Segment Start: EXERCISE DATA
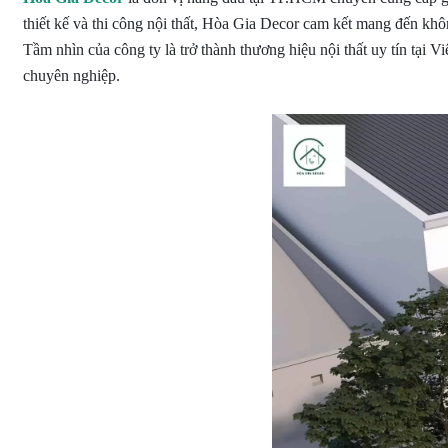
thiết kế và thi công nội thất, Hòa Gia Decor cam kết mang đến khôn
Tầm nhìn của công ty là trở thành thương hiệu nội thất uy tín tại V
chuyên nghiệp.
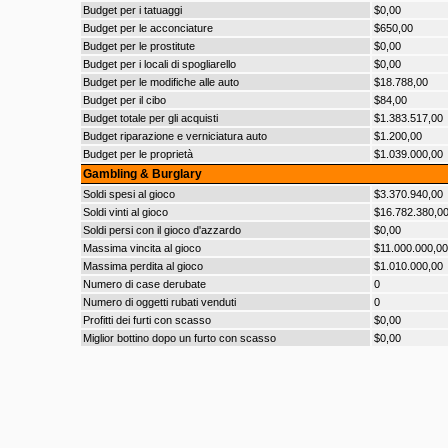
Budget per i tatuaggi
$0,00
Budget per le acconciature
$650,00
Budget per le prostitute
$0,00
Budget per i locali di spogliarello
$0,00
Budget per le modifiche alle auto
$18.788,00
Budget per il cibo
$84,00
Budget totale per gli acquisti
$1.383.517,00
Budget riparazione e verniciatura auto
$1.200,00
Budget per le proprietà
$1.039.000,00
Gambling & Burglary
Soldi spesi al gioco
$3.370.940,00
Soldi vinti al gioco
$16.782.380,0
Soldi persi con il gioco d'azzardo
$0,00
Massima vincita al gioco
$11.000.000,00
Massima perdita al gioco
$1.010.000,00
Numero di case derubate
0
Numero di oggetti rubati venduti
0
Profitti dei furti con scasso
$0,00
Miglior bottino dopo un furto con scasso
$0,00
Segment End: EXERCISE DATA
GOAL OF THE EXERCISE.
In the entries above, count each line with "Budget"; reply with the total only.

EXPECTED ANSWER.
9